Lamentably, this growing opposition has effected no change as yet. The current president has won his Nobel Peace Prize, but he has done so while continuing the war in Iraq and escalating the war in Afghanistan. The Democrats in Congress are more considered with passing a shoddily assembled health care bill than doing anything to change our foreign policy, and the voters seem willing to go along with the President--for the time being, anyway.

But there is some good news to report. Certain states, including the one in which I live, are in the process of passing bills which restrict the Federal Government's ability to deploy the National Guard overseas without permission from the states. We don't really know if these bills will pass, or, if passed, they will be held up by courts if challenged by the Federal Government. These bills are nonetheless a step in the right direction.

As Steve Burns puts it:

Just take a look at our current situation: The United States exists in a permanent state of war, can even be said to be addicted to war, and all decision-making about the question of war has now been placed in the hands of one man: the President.

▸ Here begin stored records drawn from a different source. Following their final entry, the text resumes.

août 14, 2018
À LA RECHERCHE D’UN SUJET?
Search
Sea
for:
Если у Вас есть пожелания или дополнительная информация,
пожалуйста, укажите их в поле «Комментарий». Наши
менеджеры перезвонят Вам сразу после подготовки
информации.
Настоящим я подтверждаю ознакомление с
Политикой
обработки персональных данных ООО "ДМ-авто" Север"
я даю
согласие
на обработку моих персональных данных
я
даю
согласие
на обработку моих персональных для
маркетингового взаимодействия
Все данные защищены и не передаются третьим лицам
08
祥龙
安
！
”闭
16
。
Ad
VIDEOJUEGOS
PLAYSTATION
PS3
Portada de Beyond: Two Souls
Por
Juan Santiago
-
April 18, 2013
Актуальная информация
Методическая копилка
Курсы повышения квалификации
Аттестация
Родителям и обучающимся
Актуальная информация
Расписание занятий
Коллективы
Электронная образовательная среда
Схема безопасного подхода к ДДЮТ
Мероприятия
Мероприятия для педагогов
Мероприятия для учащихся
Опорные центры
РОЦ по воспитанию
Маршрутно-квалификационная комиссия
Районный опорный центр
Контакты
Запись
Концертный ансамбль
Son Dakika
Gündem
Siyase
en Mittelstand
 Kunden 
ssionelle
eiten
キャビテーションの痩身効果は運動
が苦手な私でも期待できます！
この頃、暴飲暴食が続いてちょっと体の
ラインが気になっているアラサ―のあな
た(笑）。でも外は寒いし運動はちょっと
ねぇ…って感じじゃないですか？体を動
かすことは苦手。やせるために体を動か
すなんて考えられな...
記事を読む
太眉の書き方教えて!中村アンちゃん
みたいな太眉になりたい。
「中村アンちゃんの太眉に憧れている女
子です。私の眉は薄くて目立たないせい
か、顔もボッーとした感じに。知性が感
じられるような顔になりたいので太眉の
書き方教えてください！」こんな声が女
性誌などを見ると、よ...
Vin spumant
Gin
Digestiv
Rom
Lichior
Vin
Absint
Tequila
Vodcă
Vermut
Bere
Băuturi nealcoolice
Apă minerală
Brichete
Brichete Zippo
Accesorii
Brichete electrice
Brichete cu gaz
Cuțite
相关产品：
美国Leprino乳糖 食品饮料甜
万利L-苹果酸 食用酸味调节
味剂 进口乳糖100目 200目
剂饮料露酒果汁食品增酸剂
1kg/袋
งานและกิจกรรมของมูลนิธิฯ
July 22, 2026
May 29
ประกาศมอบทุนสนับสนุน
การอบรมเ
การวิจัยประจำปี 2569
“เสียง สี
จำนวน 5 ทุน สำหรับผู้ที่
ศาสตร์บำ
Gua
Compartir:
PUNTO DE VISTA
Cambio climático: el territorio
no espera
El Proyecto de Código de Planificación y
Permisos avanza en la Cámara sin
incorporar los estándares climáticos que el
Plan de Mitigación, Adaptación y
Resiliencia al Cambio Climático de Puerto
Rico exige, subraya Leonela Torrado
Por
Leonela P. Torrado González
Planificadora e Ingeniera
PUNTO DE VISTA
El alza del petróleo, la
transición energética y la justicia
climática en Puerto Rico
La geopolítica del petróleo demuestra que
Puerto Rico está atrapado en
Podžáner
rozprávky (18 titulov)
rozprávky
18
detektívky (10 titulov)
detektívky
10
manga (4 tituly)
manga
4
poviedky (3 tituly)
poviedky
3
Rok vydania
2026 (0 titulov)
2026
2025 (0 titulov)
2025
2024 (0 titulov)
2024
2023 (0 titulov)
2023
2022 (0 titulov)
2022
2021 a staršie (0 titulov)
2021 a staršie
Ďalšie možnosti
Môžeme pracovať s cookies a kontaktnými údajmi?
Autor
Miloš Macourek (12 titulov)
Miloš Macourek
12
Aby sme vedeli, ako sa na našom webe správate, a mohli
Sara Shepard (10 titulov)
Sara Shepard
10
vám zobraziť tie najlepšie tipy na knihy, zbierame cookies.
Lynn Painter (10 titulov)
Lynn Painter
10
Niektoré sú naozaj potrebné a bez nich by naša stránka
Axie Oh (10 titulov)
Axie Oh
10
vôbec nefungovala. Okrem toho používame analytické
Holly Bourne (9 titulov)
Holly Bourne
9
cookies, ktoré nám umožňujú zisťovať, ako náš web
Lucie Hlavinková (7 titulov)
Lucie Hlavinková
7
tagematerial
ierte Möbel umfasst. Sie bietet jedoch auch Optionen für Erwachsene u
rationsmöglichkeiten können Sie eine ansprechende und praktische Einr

Whatever we think of the current occupant of that office, this is clearly a dangerous, unhealthy and undemocratic state of affairs...

Congress no longer even bothers to declare war, even though it is the only body given authority by the constitution to do that. Instead, it passes "Authorizations for Use of Military Force" which are either based on blatant falsehoods, like the Iraqi Authorization, or are an unconstitutional abdication of Congressional war-making powers to the President, as with the Afghanistan Authorization, which says, in effect, "You go wherever you think you need to go, and for as long as you need to, Mr. President, in pursuit of the people who did 9/11, and we'll just sit here and sign the checks."


Make no mistake about it: the American people will not continue to fight these wars forever. And I don't mean that we'll win these wars and then suddenly return to a humbler foreign policy. Too many people make too much money off of war for it to simply end. But for that same reason, the American people will eventually tire of sending their sons and daughters to die in defense of vague causes in wars that never really end. The attempts by the States to reign in the Federal Government are a good start, and merit our full support.

1 comment:

troutsky said...

I was confused about the "just and necessary" at the top but agree with all your points. The executive branch has been given/usurped way too much power and this War on Terror is way too vague. "Enemy combatants" can be found in dozens of small and large countries. Are we at war with all of them?

The war should be on global poverty and injustice.